DATA EXCERPTS section start

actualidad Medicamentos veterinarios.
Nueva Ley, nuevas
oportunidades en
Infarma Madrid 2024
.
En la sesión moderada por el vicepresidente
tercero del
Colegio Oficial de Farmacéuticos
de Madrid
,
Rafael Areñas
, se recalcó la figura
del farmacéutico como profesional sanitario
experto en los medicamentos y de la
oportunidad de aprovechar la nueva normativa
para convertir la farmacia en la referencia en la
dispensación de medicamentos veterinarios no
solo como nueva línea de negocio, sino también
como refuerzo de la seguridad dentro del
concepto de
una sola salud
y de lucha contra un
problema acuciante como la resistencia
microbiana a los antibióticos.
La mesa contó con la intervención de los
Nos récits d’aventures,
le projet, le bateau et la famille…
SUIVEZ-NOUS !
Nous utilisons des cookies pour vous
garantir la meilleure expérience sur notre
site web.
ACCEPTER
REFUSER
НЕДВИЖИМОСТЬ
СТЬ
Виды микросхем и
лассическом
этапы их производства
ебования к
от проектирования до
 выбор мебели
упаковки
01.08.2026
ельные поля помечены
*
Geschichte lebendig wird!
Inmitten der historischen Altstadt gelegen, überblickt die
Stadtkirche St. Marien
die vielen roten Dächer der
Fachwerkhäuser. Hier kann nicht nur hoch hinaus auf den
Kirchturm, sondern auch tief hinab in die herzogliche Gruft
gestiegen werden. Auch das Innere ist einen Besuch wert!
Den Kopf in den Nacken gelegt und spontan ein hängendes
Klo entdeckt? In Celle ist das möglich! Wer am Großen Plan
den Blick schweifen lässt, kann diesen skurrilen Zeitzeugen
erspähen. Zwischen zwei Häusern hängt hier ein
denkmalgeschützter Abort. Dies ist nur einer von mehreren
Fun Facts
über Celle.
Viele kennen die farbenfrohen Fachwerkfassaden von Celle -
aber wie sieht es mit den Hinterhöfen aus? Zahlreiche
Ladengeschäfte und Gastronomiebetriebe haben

DATA EXCERPTS section end
DATA EXCERPTS section start

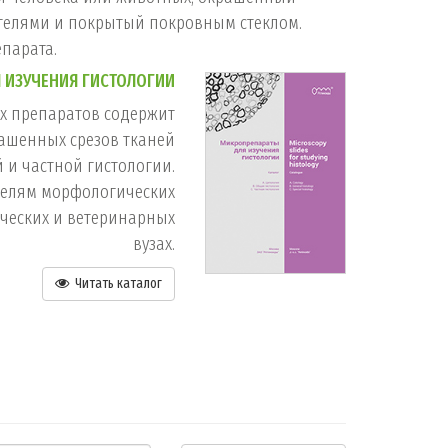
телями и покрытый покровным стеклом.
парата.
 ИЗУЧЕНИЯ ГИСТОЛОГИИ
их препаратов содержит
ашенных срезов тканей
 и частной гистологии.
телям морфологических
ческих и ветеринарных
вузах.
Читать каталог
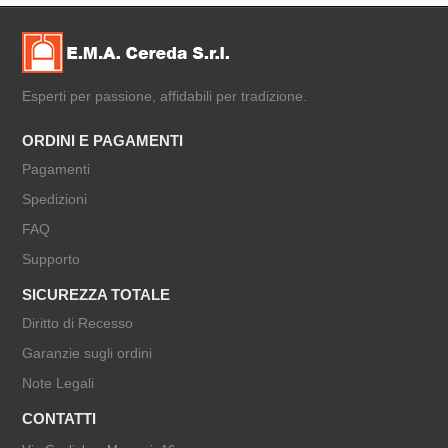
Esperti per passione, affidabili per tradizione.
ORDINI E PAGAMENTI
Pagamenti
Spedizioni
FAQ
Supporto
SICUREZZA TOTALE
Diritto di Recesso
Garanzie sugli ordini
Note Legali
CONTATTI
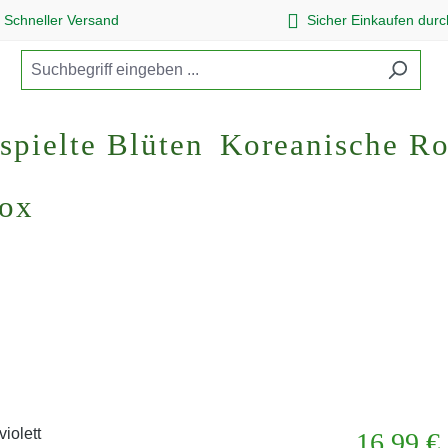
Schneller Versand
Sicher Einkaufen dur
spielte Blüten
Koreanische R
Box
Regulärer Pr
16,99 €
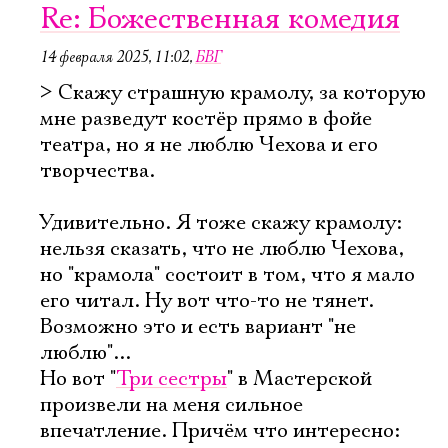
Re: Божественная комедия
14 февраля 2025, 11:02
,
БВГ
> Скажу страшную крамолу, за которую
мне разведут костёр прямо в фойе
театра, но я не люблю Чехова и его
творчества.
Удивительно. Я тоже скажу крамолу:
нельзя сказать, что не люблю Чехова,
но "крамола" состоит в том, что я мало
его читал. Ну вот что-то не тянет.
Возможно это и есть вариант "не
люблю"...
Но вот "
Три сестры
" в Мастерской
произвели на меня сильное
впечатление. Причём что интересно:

DATA EXCERPTS section end
DATA EXCERPTS section start

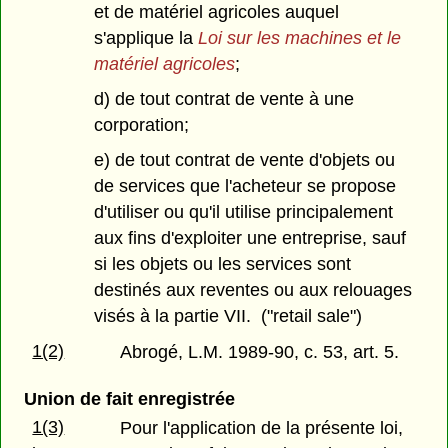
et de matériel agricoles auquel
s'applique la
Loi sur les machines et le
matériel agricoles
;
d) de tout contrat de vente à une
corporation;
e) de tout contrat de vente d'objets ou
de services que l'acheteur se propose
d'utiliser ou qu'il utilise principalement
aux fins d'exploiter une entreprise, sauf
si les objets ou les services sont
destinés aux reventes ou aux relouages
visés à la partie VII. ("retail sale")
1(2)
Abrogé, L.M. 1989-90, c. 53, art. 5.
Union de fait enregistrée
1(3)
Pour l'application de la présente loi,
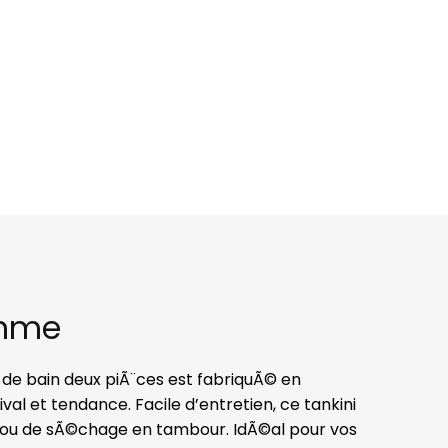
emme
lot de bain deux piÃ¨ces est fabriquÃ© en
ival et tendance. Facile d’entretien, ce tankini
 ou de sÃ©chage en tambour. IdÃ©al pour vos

DATA EXCERPTS section end

**YOUR OBJECTIVE:** Word for word, restate the lines above from the line containing "actualidad Medicamentos veterinarios." through the line containing "del farmacéutico como profesional sanitario", with both included and nothing else.

**WRITTEN ANSWER:**
actualidad Medicamentos veterinarios.
Nueva Ley, nuevas
oportunidades en
Infarma Madrid 2024
.
En la sesión moderada por el vicepresidente
tercero del
Colegio Oficial de Farmacéuticos
de Madrid
,
Rafael Areñas
, se recalcó la figura
del farmacéutico como profesional sanitario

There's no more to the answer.